Article 9 read as follows:

"Gentlemen distinguished for public service or eminent in commerce, industry or manufacture or otherwise interested in the aims and objects of the Chamber may be elected as honorary members by a general meeting of the Chamber...."

Section 36(2) refers to association of employers. That necessarily means that it cannot be an association of persons who are not employers or any association where non-employers can become members. This association of employers contemplates a trade union of employers. When the Legislature permits an association of employers to represent the cause of a member-employer, it implies that the association must be of persons interested in safeguarding and defending the claims of member- employers. Whether such association is of workmen or of employers, the main feature of such association is collective bargaining; and such association should consist of members with community of interest in the matter of employment forming of coherent union and competent to speak or make agreement for its own side. Since the representation contemplated by Section 36(1) or 36(2) is through another, the intention of the Legislature is to permit each side of the industry to combine under a registered trade union or recognised association to act with one mind in the interest of the respective union or association. In the present case, it is clearly shown that Southern Gujarat Chamber of Commerce and Industry cannot be said to be as association of employers and, therefore, an officer of that association cannot be permitted to represent a member of that association in a proceeding under the Industrial Disputes Act. Therefore, the Labour Court was not right in permitting Shri G.M. Vakil, as an officer of an association of employers, to represent the respondent-managment in the present proceedings. Hence, the order of the Labour ' Court is required to be quashed and set aside.

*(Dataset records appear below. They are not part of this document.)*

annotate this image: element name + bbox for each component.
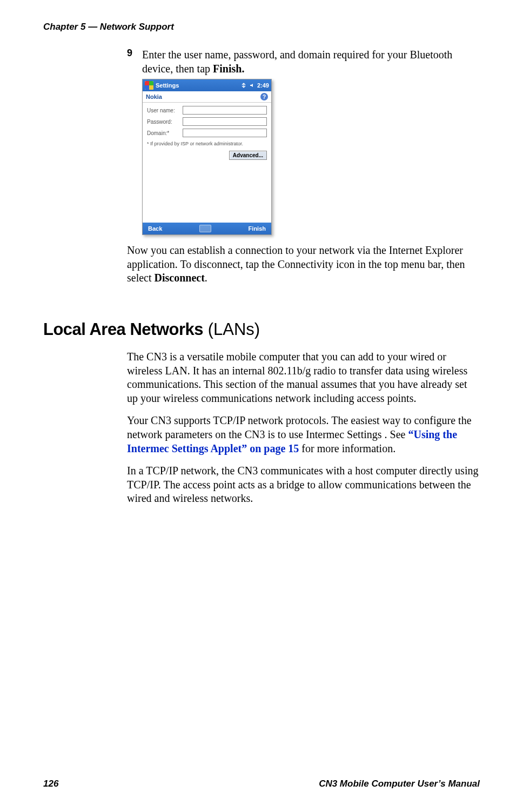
step-number: 9 [127, 48, 136, 76]
body-p2: Your CN3 supports TCP/IP network protoco… [127, 414, 480, 455]
titlebar-status: 2:49 [240, 82, 269, 89]
manual-title: CN3 Mobile Computer User’s Manual [319, 779, 480, 789]
connectivity-icon[interactable] [240, 82, 247, 89]
p2-post: for more information. [299, 442, 395, 454]
step-prefix: Enter the user name, password, and domai… [142, 49, 452, 75]
body-p1: The CN3 is a versatile mobile computer t… [127, 350, 480, 405]
page-number: 126 [43, 779, 58, 789]
help-icon[interactable]: ? [260, 93, 268, 100]
empty-space [143, 163, 271, 223]
heading-bold: Local Area Networks [43, 320, 203, 339]
volume-icon[interactable] [249, 82, 256, 89]
input-username[interactable] [183, 106, 267, 115]
content-block-1: 9 Enter the user name, password, and dom… [127, 48, 480, 294]
chapter-label: Chapter 5 — Network Support [43, 22, 174, 32]
step-text: Enter the user name, password, and domai… [142, 48, 480, 76]
field-username: User name: [147, 106, 267, 115]
start-flag-icon[interactable] [145, 81, 153, 90]
body-p3: In a TCP/IP network, the CN3 communicate… [127, 464, 480, 506]
back-button[interactable]: Back [148, 225, 162, 232]
subheader-label: Nokia [146, 93, 162, 100]
form-footnote: * If provided by ISP or network administ… [143, 141, 271, 150]
subheader: Nokia ? [143, 91, 271, 103]
heading-thin: (LANs) [203, 320, 260, 339]
after-text-part2: . [205, 272, 207, 284]
input-domain[interactable] [183, 129, 267, 137]
page-header: Chapter 5 — Network Support [43, 22, 480, 32]
label-domain: Domain:* [147, 130, 183, 136]
embedded-screenshot: Settings 2:49 Nokia ? User name: Passwor… [142, 79, 272, 235]
advanced-row: Advanced... [143, 150, 271, 163]
finish-button[interactable]: Finish [249, 225, 266, 232]
field-domain: Domain:* [147, 129, 267, 137]
step-bold: Finish. [213, 63, 244, 75]
section-heading: Local Area Networks (LANs) [43, 320, 260, 339]
bottom-bar: Back Finish [143, 223, 271, 234]
after-text-bold: Disconnect [155, 272, 205, 284]
label-username: User name: [147, 108, 183, 113]
keyboard-icon[interactable] [199, 225, 211, 232]
form-area: User name: Password: Domain:* [143, 103, 271, 141]
advanced-button[interactable]: Advanced... [229, 151, 267, 160]
content-block-2: The CN3 is a versatile mobile computer t… [127, 350, 480, 514]
label-password: Password: [147, 119, 183, 125]
field-password: Password: [147, 117, 267, 126]
after-screenshot-para: Now you can establish a connection to yo… [127, 244, 480, 285]
titlebar-title: Settings [156, 82, 238, 89]
page-footer: 126 CN3 Mobile Computer User’s Manual [43, 779, 480, 789]
step-9: 9 Enter the user name, password, and dom… [127, 48, 480, 76]
input-password[interactable] [183, 117, 267, 126]
titlebar: Settings 2:49 [143, 79, 271, 91]
titlebar-time: 2:49 [257, 82, 269, 89]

5. In the result, this petition succeeds and rule is made absolute by quashing and setting (aside) the impugned judgment and order permitting Shri G.M. Vakil to appear as an Advocate or representative of the first respondent. Rule is made absolute with costs. Since the recovery application is pending several years, the Labour Court is directed to expedite the hearing thereof and dispose it of within a period of six months.